PARENTS
02/19/2016 05:10 pm ET

How This Father Is Helping To Teach Kids About Racial Conflict

"It’s not exclusive to children of color. All children should understand the world that they live in."

Courtesy of Kenneth Braswell
Kenneth Braswell's Book "Daddy There's A Noise Outside." Illustrated by Joe Dent and Julie Anderson.

When Kenneth Braswell's 6-year-old son asked him about the protests in Baltimore amid the indictments connected to Freddie Gray's death -- he realized it was time for a meaningful talk. 

"I wanted to explain to him what was protested," Braswell told The Huffington Post. 

Inspired by their conversation, Braswell, a father of four and the executive director of nonprofit organization Fathers Incorporated, wrote a children's book titled Daddy, There's A Noise Outside.

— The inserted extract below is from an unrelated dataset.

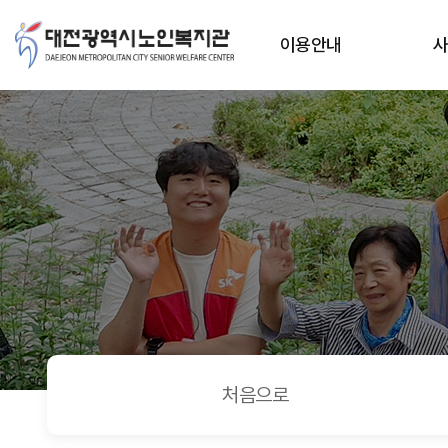
로그인
상단메뉴
이용안내
처음으로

The book aims to take "the complex issue of protesting and [break] the conversation down so that a 1st grader can understand."

Braswell tackles issues of protest and racial conflict by using illustrations and analogies in the book. He told HuffPost that the book includes an illustration that captures the conversation he had with his son on protests. Braswell explained protests to his son by likening his 6-year-old's protest or "disagreement" with things his parents tells him to do. And it worked: his son began to understand the concept. 

"It’s not exclusive to children of color," Braswell told HuffPost. "All children should understand the world that they live in -- and particularly other cultures that they tend to be around."

Daddy, There's A Noise Outside begins with two children who are awakened by noises in the middle of the night in their inner-city neighborhood. Their parents then take them around the neighborhood the next day to explain what was happening in their community.

Braswell, who is also the director of the National Responsible Fatherhood Clearinghouse, has released a parent and teacher guide of the book that is free to download. 

Daddy, There's A Noise Outside, published in December 2015, is illustrated by Julie Anderson and Joe Dent.